● **Input for this task**
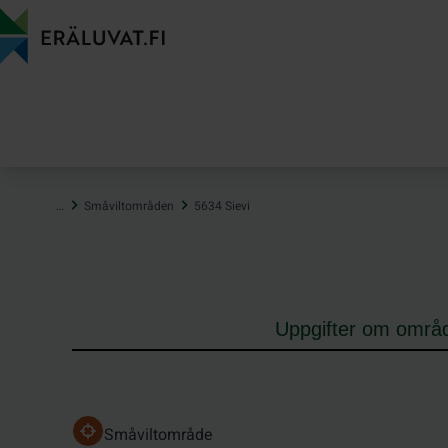
Hoppa
till
innehåll
…
Småviltområden
5634 Sievi
Uppgifter om områ
Småviltområde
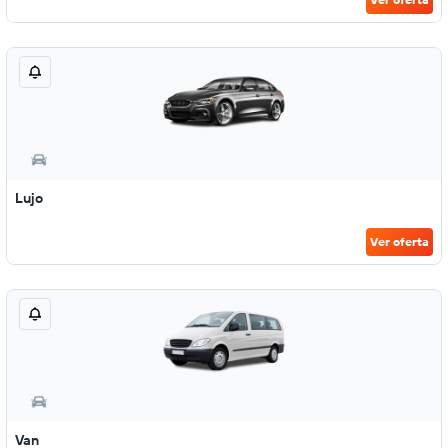
Lujo
Ver oferta
Van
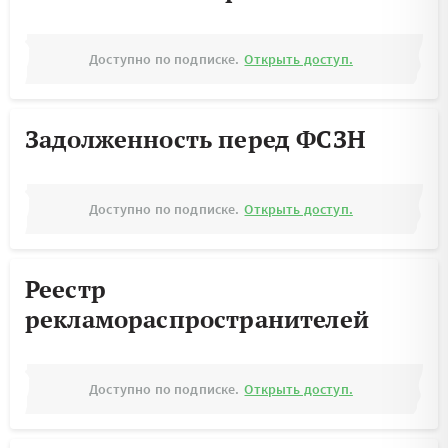
Доступно по подписке.
Открыть доступ.
Задолженность перед ФСЗН
Доступно по подписке.
Открыть доступ.
Реестр
рекламораспространителей
Доступно по подписке.
Открыть доступ.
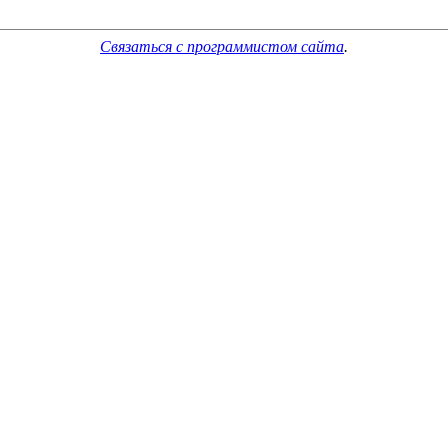
Связаться с программистом сайта
.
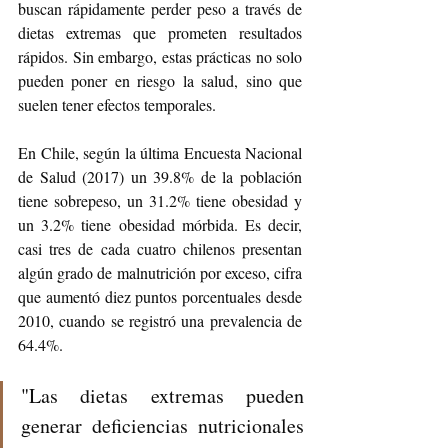
buscan rápidamente perder peso a través de 
dietas extremas que prometen resultados 
rápidos. Sin embargo, estas prácticas no solo 
pueden poner en riesgo la salud, sino que 
suelen tener efectos temporales. 
En Chile, según la última Encuesta Nacional 
de Salud (2017) un 39.8% de la población 
tiene sobrepeso, un 31.2% tiene obesidad y 
un 3.2% tiene obesidad mórbida. Es decir, 
casi tres de cada cuatro chilenos presentan 
algún grado de malnutrición por exceso, cifra 
que aumentó diez puntos porcentuales desde 
2010, cuando se registró una prevalencia de 
64.4%.
"Las dietas extremas pueden 
generar deficiencias nutricionales 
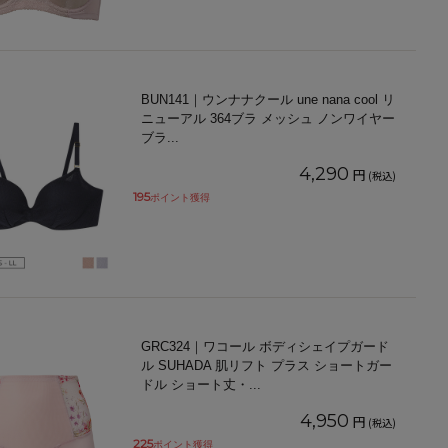
BUN141｜ウンナナクール une nana cool リ
ニューアル 364ブラ メッシュ ノンワイヤー
ブラ
...
4,290
円
(税込)
195
ポイント獲得
GRC324｜ワコール ボディシェイプガード
ル SUHADA 肌リフト プラス ショートガー
ドル ショート丈・
...
4,950
円
(税込)
225
ポイント獲得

● **Work order**
Could every entry above be printed again exactly, images excluded?

● **Expected answer**
Hoppa
till
innehåll
…
Småviltområden
5634 Sievi
Uppgifter om områ
Småviltområde
Lujo
Ver oferta
Van
Доступно по подписке.
Открыть доступ.
Задолженность перед ФСЗН
Доступно по подписке.
Открыть доступ.
Реестр
рекламораспространителей
Доступно по подписке.
Открыть доступ.
Связаться с программистом сайта
.
buscan rápidamente perder peso a través de 
dietas extremas que prometen resultados 
rápidos. Sin embargo, estas prácticas no solo 
pueden poner en riesgo la salud, sino que 
suelen tener efectos temporales. 
En Chile, según la última Encuesta Nacional 
de Salud (2017) un 39.8% de la población 
tiene sobrepeso, un 31.2% tiene obesidad y 
un 3.2% tiene obesidad mórbida. Es decir, 
casi tres de cada cuatro chilenos presentan 
algún grado de malnutrición por exceso, cifra 
que aumentó diez puntos porcentuales desde 
2010, cuando se registró una prevalencia de 
64.4%.
"Las dietas extremas pueden 
generar deficiencias nutricionales 
BUN141｜ウンナナクール une nana cool リ
ニューアル 364ブラ メッシュ ノンワイヤー
ブラ
...
4,290
円
(税込)
195
ポイント獲得
GRC324｜ワコール ボディシェイプガード
ル SUHADA 肌リフト プラス ショートガー
ドル ショート丈・
...
4,950
円
(税込)
225
ポイント獲得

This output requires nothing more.